● Provided records
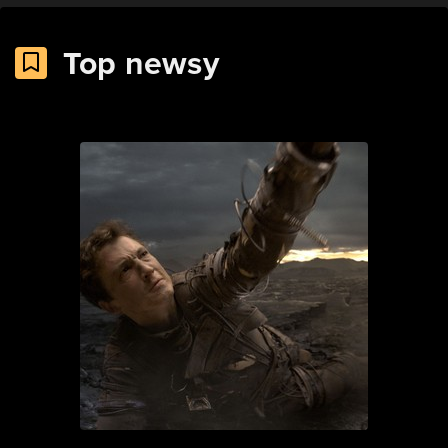
Top newsy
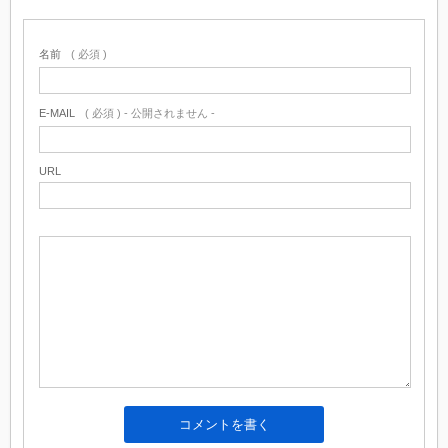
名前
( 必須 )
E-MAIL
( 必須 ) - 公開されません -
URL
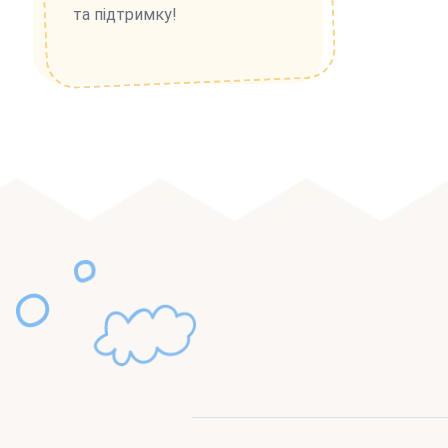
та підтримку!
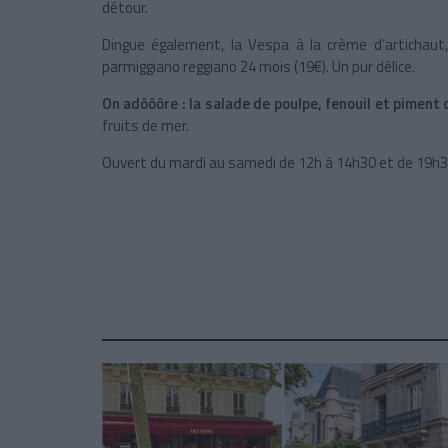
détour.
Dingue également, la Vespa à la crème d’artichaut, 
parmiggiano reggiano 24 mois (19€). Un pur délice.
On adôôôre : la salade de poulpe, fenouil et piment d
fruits de mer.
Ouvert du mardi au samedi de 12h à 14h30 et de 19h30 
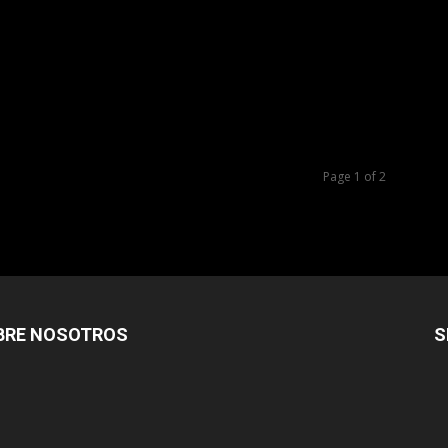
Page 1 of 2
BRE NOSOTROS
S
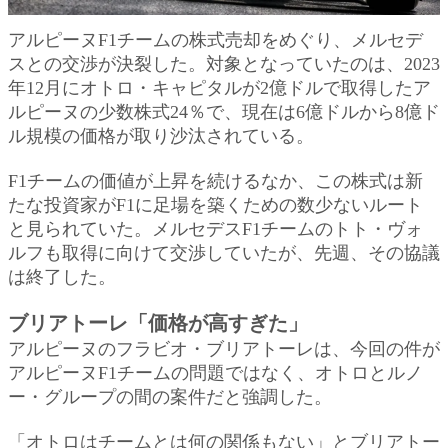
アルピーヌF1チームの株式売却をめぐり、メルセデ
スとの交渉が決裂した。対象となっていたのは、2023
年12月にオトロ・キャピタルが2億ドルで取得したア
ルピーヌの少数株式24％で、現在は6億ドルから8億ド
ル規模の価格が取り沙汰されている。
F1チームの価値が上昇を続けるなか、この株式は新
たな投資家がF1に足場を築くための数少ないルート
と見られていた。メルセデスF1チームのトト・ヴォ
ルフも取得に向けて交渉していたが、先週、その協議
は終了した。
ブリアトーレ「価格が高すぎた」
アルピーヌのフラビオ・ブリアトーレは、今回の件が
アルピーヌF1チームの問題ではなく、オトロとルノ
ー・グループの間の案件だと強調した。
「オトロはチームとは何の関係もない」とブリアトー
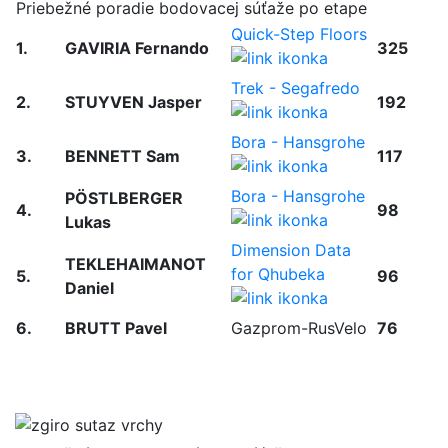
Priebežné poradie bodovacej súťaže po etape
Quick-Step Floors
1.
GAVIRIA Fernando
325
Trek - Segafredo
2.
STUYVEN Jasper
192
Bora - Hansgrohe
3.
BENNETT Sam
117
Bora - Hansgrohe
PÖSTLBERGER
4.
98
Lukas
Dimension Data
TEKLEHAIMANOT
for Qhubeka
5.
96
Daniel
6.
BRUTT Pavel
Gazprom-RusVelo
76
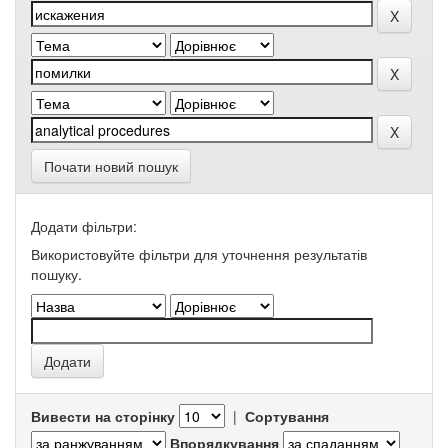
Почати новий пошук
Додати фільтри:
Використовуйте фільтри для уточнення результатів
пошуку.
Вивести на сторінку
|
Сортування
Впорядкування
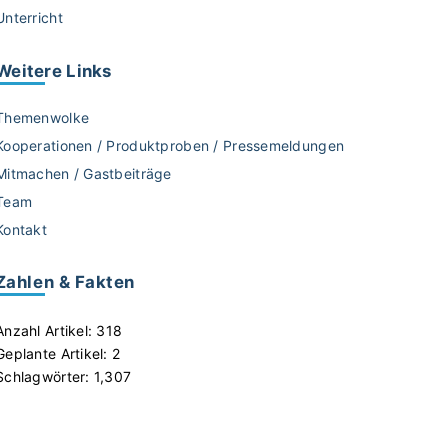
Unterricht
Weitere
Links
Themenwolke
Kooperationen / Produktproben / Pressemeldungen
Mitmachen / Gastbeiträge
Team
Kontakt
Zahlen & Fakten
Anzahl Artikel:
318
Geplante Artikel:
2
Schlagwörter:
1,307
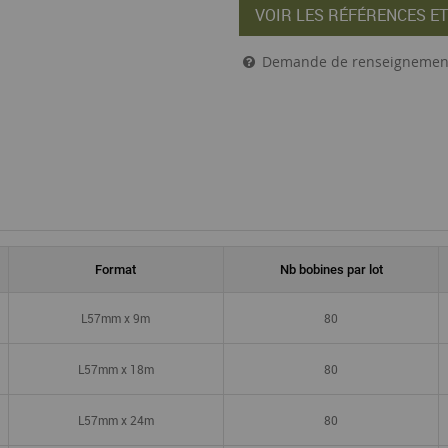
VOIR LES RÉFÉRENCES ET
Demande de renseignemen
Format
Nb bobines par lot
L57mm x 9m
80
L57mm x 18m
80
L57mm x 24m
80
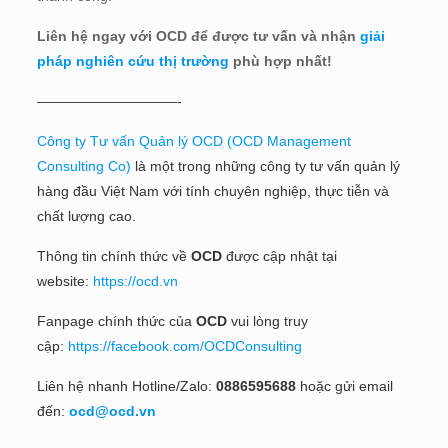
Liên hệ ngay với OCD để được tư vấn và nhận
giải
pháp nghiên cứu thị trường
phù hợp nhất!
——————————-
Công ty Tư vấn Quản lý OCD (OCD Management
Consulting Co)
là một trong những công ty tư vấn quản lý
hàng đầu Việt Nam với tính chuyên nghiệp, thực tiễn và
chất lượng cao.
Thông tin chính thức về
OCD
được cập nhật tại
website:
https://ocd.vn
Fanpage chính thức của
OCD
vui lòng truy
cập:
https://facebook.com/OCDConsulting
Liên hệ nhanh Hotline/Zalo:
0886595688
hoặc gửi email
đến:
ocd@ocd.vn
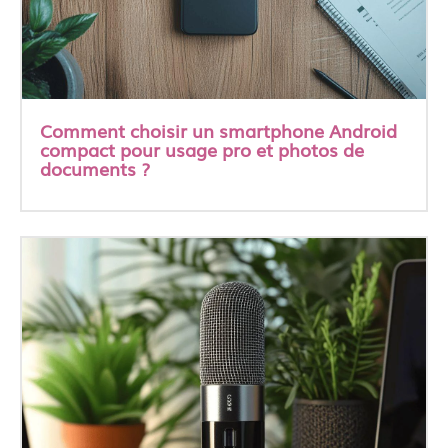
Comment choisir un smartphone Android
compact pour usage pro et photos de
documents ?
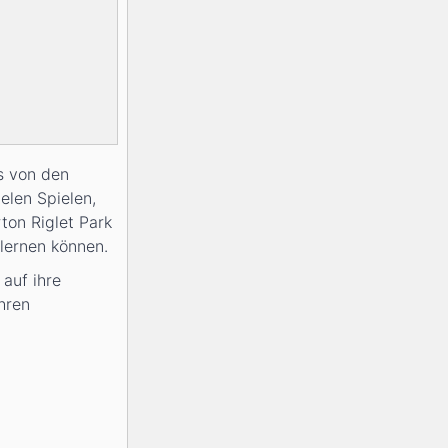
s von den
elen Spielen,
ton Riglet Park
lernen können.
auf ihre
hren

● Instructions to follow
Please give a word-for-word transcript of the lines from the one holding "Dimension Data" through the final line of the entries, both ends kept, with no pictures.

● Exercise solution
Dimension Data
TEKLEHAIMANOT
for Qhubeka
5.
96
Daniel
6.
BRUTT Pavel
Gazprom-RusVelo
76
Почати новий пошук
Додати фільтри:
Використовуйте фільтри для уточнення результатів
пошуку.
Вивести на сторінку
|
Сортування
Впорядкування
Unterricht
Weitere
Links
Themenwolke
Kooperationen / Produktproben / Pressemeldungen
Mitmachen / Gastbeiträge
Team
Kontakt
Zahlen & Fakten
Anzahl Artikel:
318
Geplante Artikel:
2
Schlagwörter:
1,307
VOIR LES RÉFÉRENCES ET
Demande de renseignemen
Format
Nb bobines par lot
L57mm x 9m
80
L57mm x 18m
80
L57mm x 24m
80
Liên hệ ngay với OCD để được tư vấn và nhận
giải
pháp nghiên cứu thị trường
phù hợp nhất!
——————————-
Công ty Tư vấn Quản lý OCD (OCD Management
Consulting Co)
là một trong những công ty tư vấn quản lý
hàng đầu Việt Nam với tính chuyên nghiệp, thực tiễn và
chất lượng cao.
Thông tin chính thức về
OCD
được cập nhật tại
website:
https://ocd.vn
Fanpage chính thức của
OCD
vui lòng truy
cập:
https://facebook.com/OCDConsulting
Liên hệ nhanh Hotline/Zalo:
0886595688
hoặc gửi email
đến:
ocd@ocd.vn
Comment choisir un smartphone Android
compact pour usage pro et photos de
documents ?
s von den
elen Spielen,
ton Riglet Park
lernen können.
auf ihre
hren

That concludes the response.